Wednesday, December 22, 2010

An Odd Interview

The folks at The New Inquiry offer up an interview with Canadian philosopher Charles Taylor at The Utopian that is just strange. The interview seems to want to revolve around questions raised by Taylor's last, magesterial work, A Secular Age. The very first question signals that the interviewer hasn't quite grasped either the central point of Taylor's work, let alone surveys our contemporary scene for any clarity.
Is it possible to be religious in today’s world?
Even European intellectuals, long either resigned or elated by the passing of even the possibility of religious belief are coming to the realization that, as a very real human phenomenon, it has not and will not disappear as easily as was once envisioned. Indeed, the history of the past generation, if anything, is testimony to the tenacity of religious belief, and the very limited appeal of the western critique of the possibility of religious belief.

This last point is something that Taylor has made part of his philosophical project, that is, understanding how it is that the supposedly universal criticism of the possibility of religious belief is, really, merely a socially and culturally conditioned position. Furthermore, while it has given to the West many gains (which Taylor describes in brief in the interview), it also entails losses as well, which he also discusses.
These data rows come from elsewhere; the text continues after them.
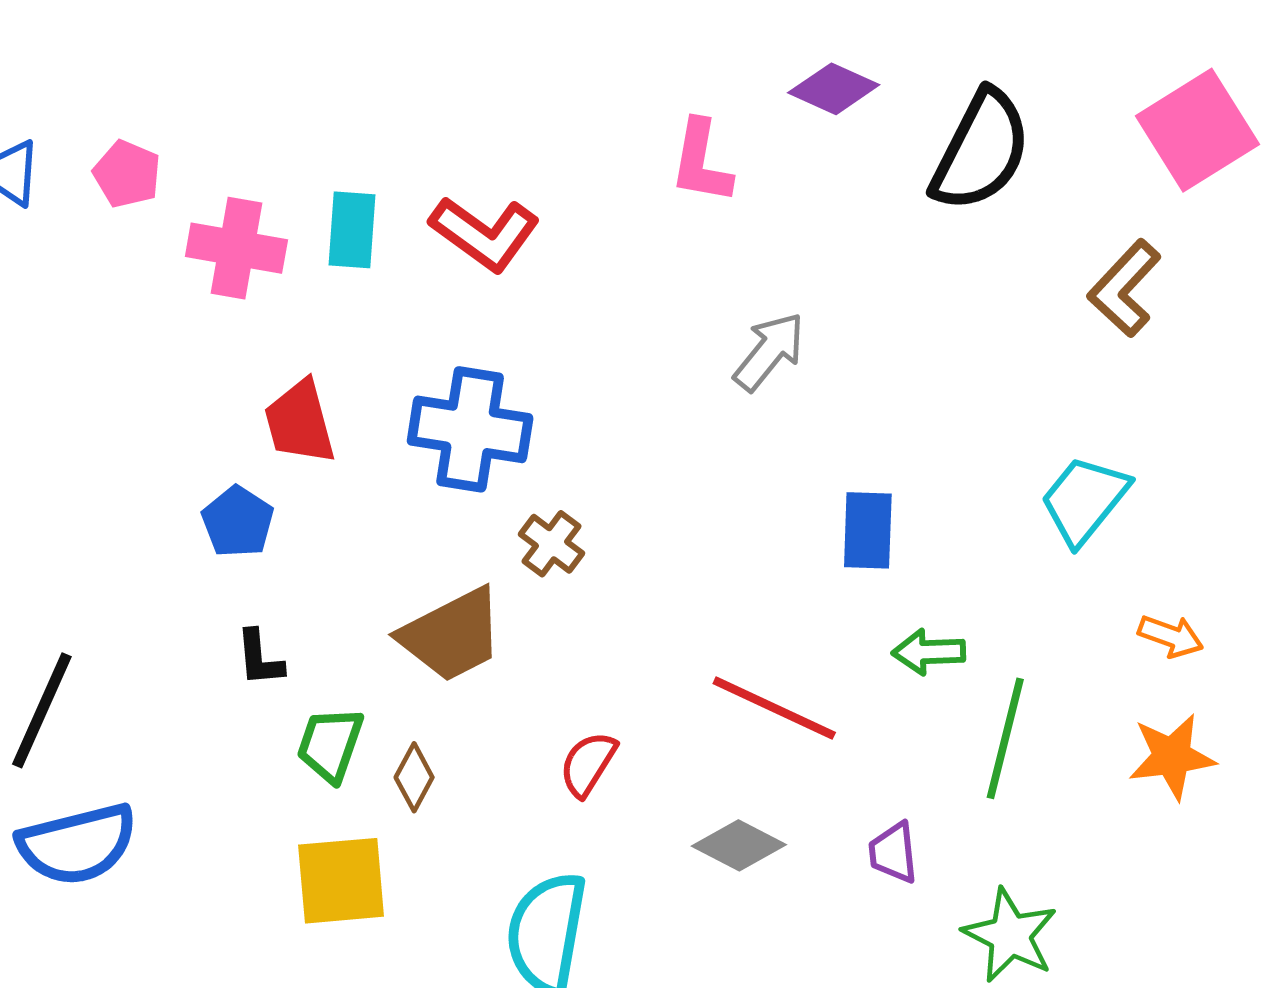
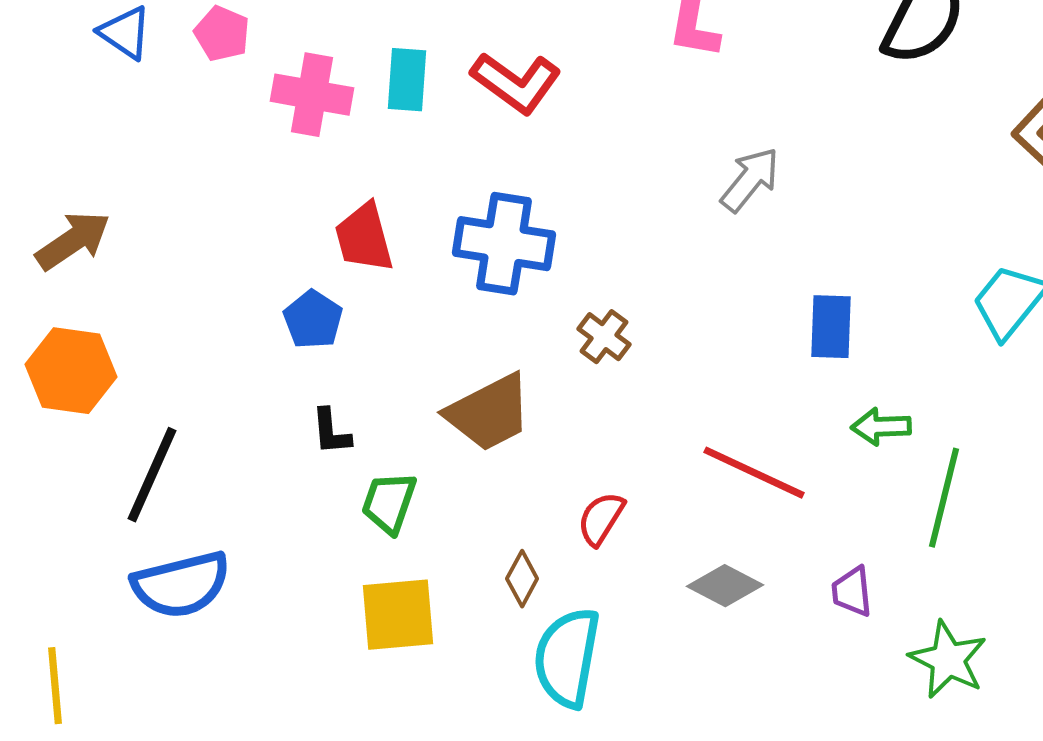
brown cross: (552, 544) -> (604, 337), moved
brown diamond: (414, 777) -> (522, 579), moved

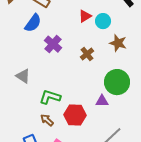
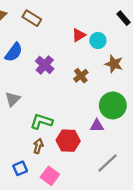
blue semicircle: (33, 23) -> (14, 52), moved
gray triangle: (23, 76) -> (13, 99), turned 42
brown arrow: (47, 120) -> (38, 146), turned 64

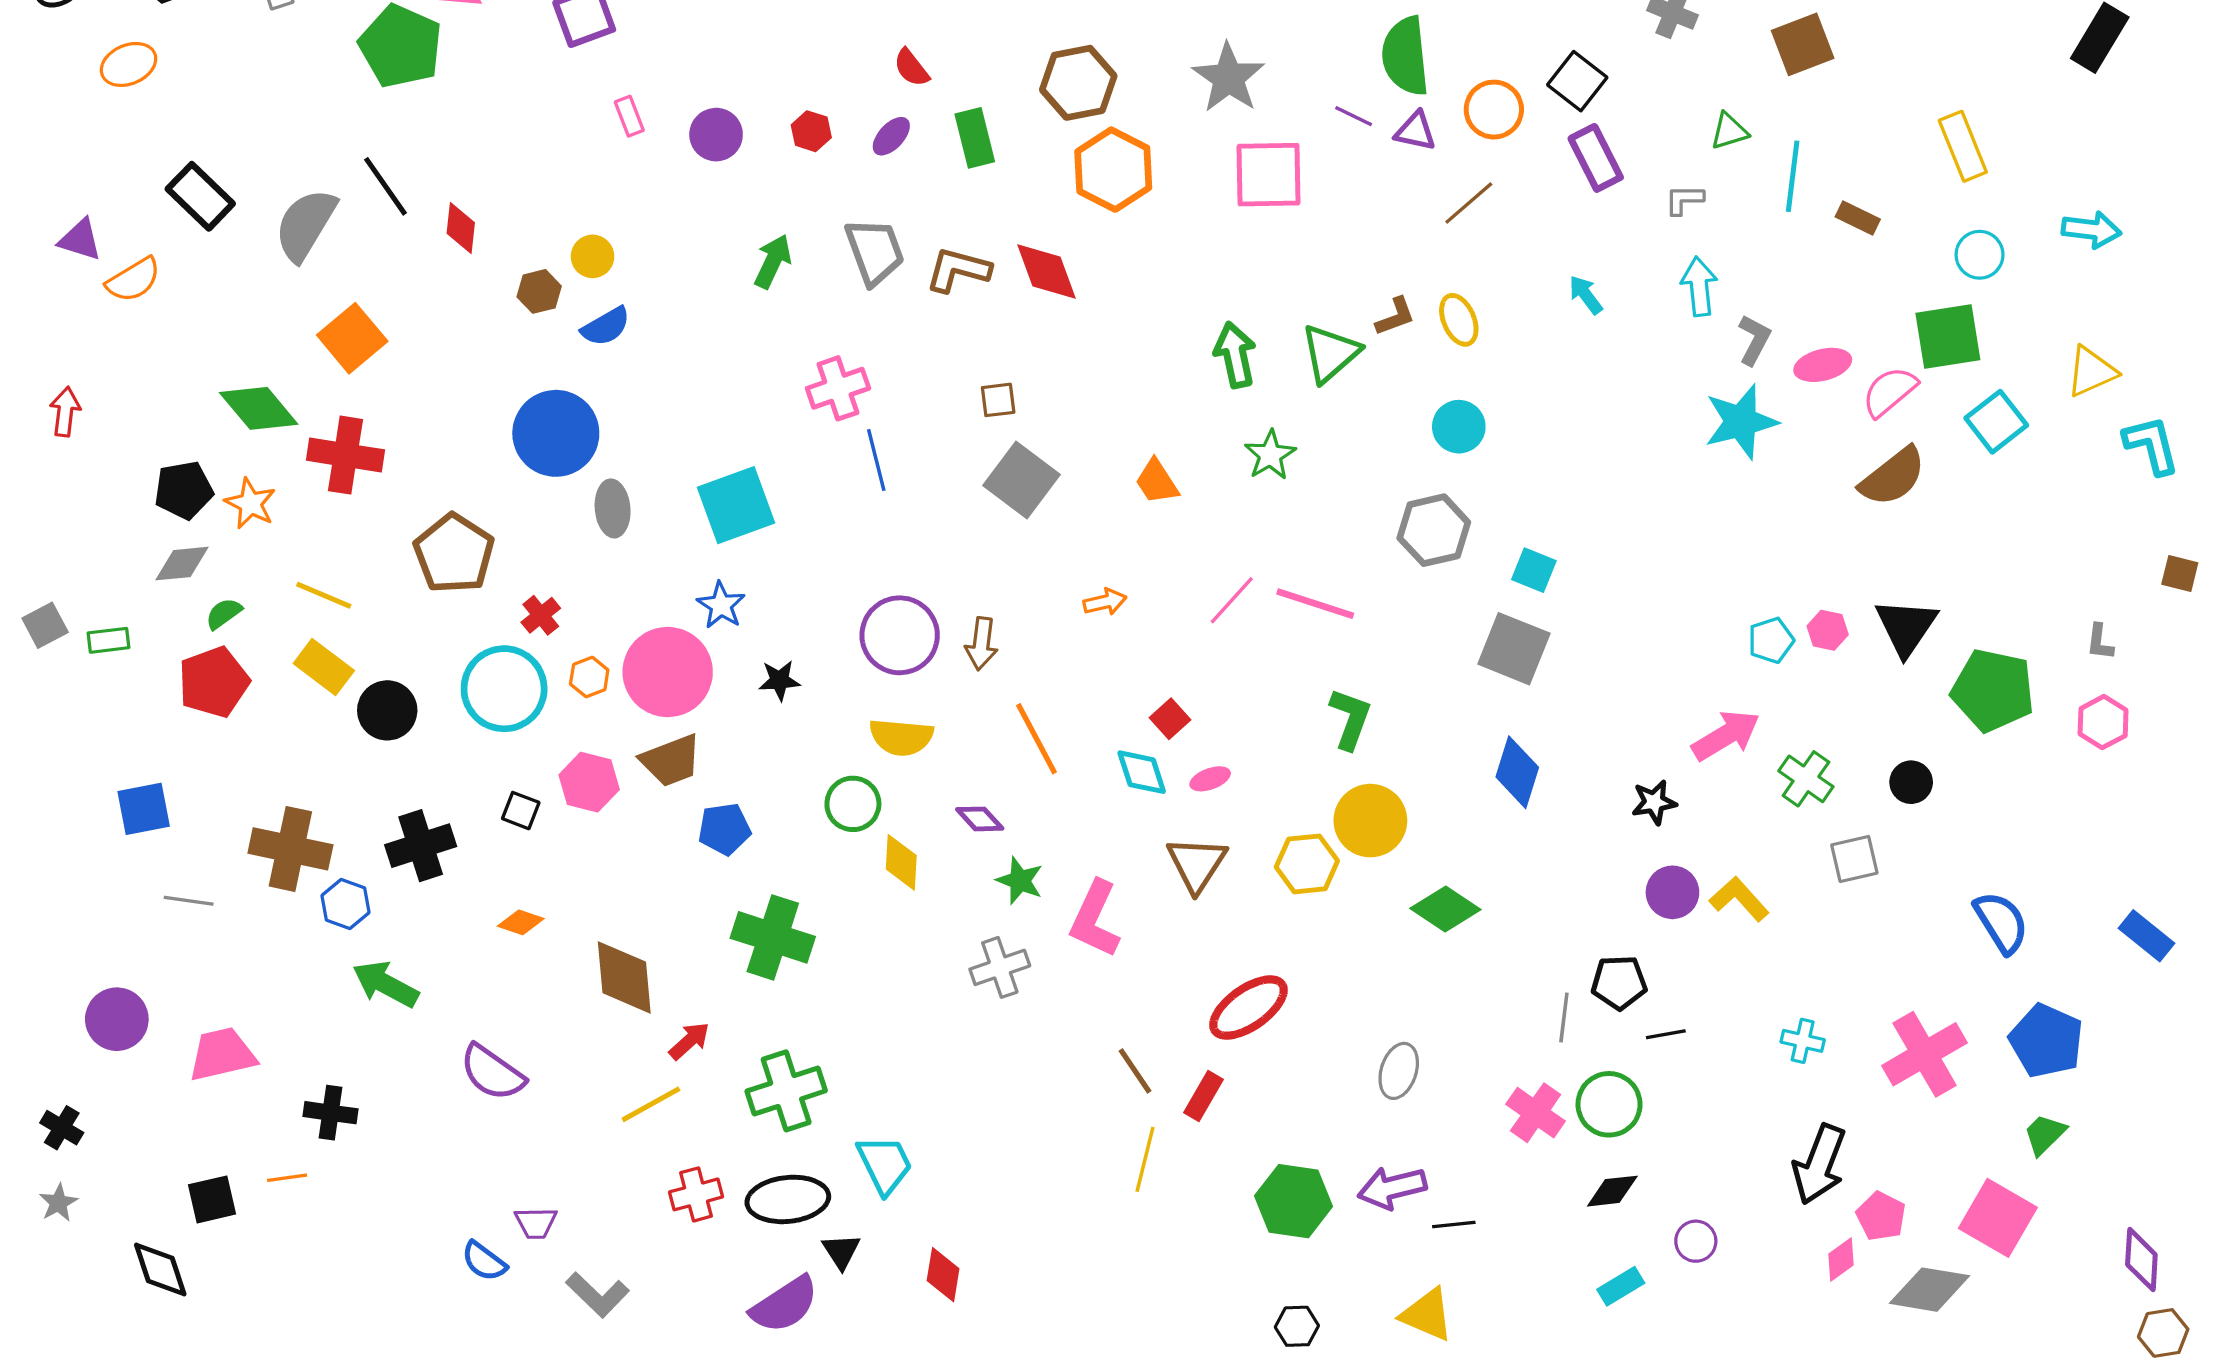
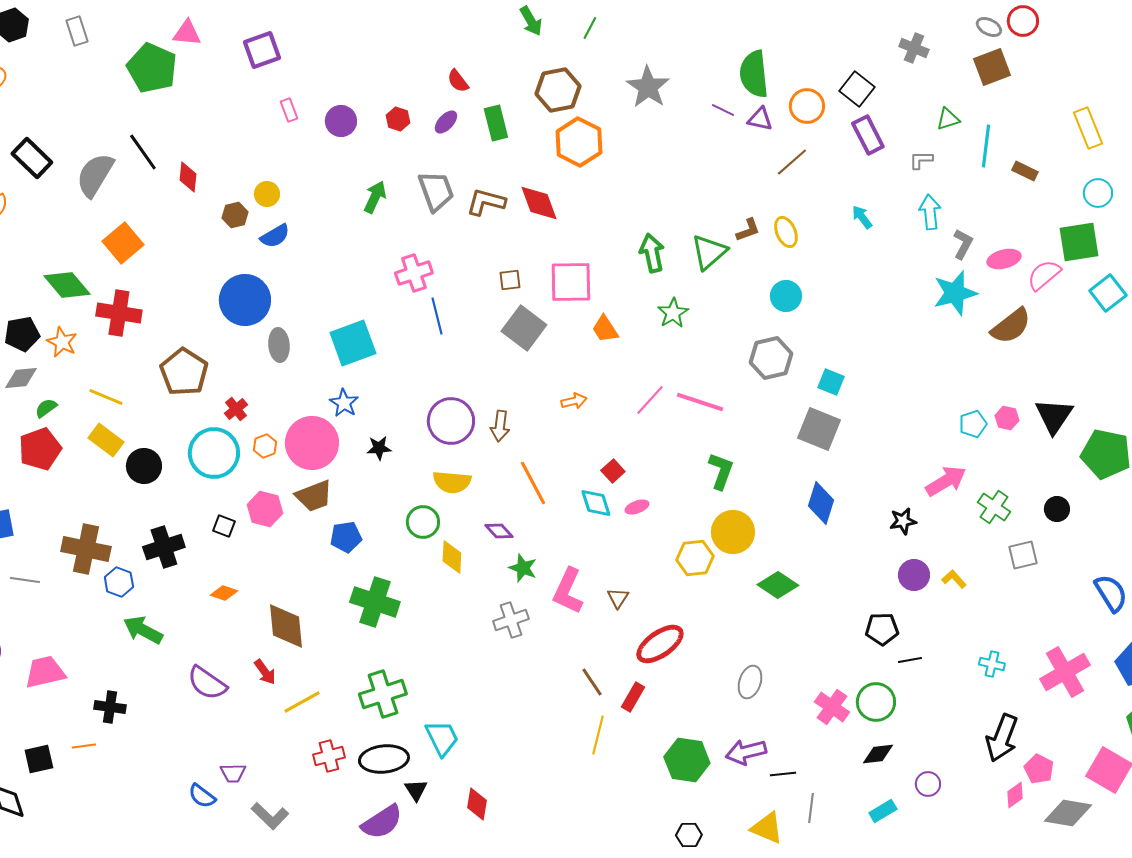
pink square: (1269, 175) -> (571, 282), moved
brown semicircle: (1893, 477) -> (1011, 326), moved
brown triangle: (1197, 864) -> (618, 598), moved, size x0.6
yellow L-shape: (1739, 899) -> (954, 579), size x0.7
gray line: (1564, 1018) -> (811, 808), moved
red arrow: (689, 1041) -> (265, 672), moved, turned 96

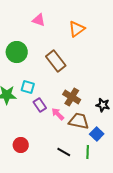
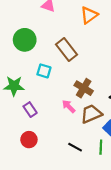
cyan square: (28, 87) -> (44, 71), moved
purple rectangle: (40, 105) -> (30, 110), moved
brown trapezoid: (79, 121) -> (91, 114), turned -35

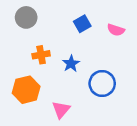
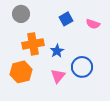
orange cross: (41, 55) -> (33, 44), size x1.5
pink triangle: (61, 110) -> (58, 76), moved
Furthermore, the interviewers seem insistent to draw out from Taylor what he believes to be the political implications of the work, a view he rejects.
The book may have political consequences, but it’s not something that you could necessarily produce by political action.
What Taylor discusses in his book is the slow-moving intellectual change, with some political effects, but others as well. Are there political ramifications of this intellectual arc? Obviously. Yet, they are far more subtle, and might even be contradictory. Taylor is pretty clear about that in his work, as well as the interview.

Part of the problem, it seems to me, is the interviewer hasn't grasped the essence of Taylor's work. The following question makes that pretty clear; Taylor's response is generous, to say the least.
So let’s talk about these political consequences. If you jettison something like the mechanistic worldview, and perhaps substitute it with a more holistic religion that makes more claims of authority during our time on earth — wouldn’t one of the consequences be that it would be very difficult for many such religions to co-exist? Is the liberal part of your soul worried about the societal clashes that might result?

That sort of thing is possible, but it’s not inevitable. Religions can be lived in very many different ways. One of the big things that started happening in the 20th century is ecumenicism. I don’t just mean: let’s get together, let’s be nice to each other. (Laughs) I mean, I’m all for that.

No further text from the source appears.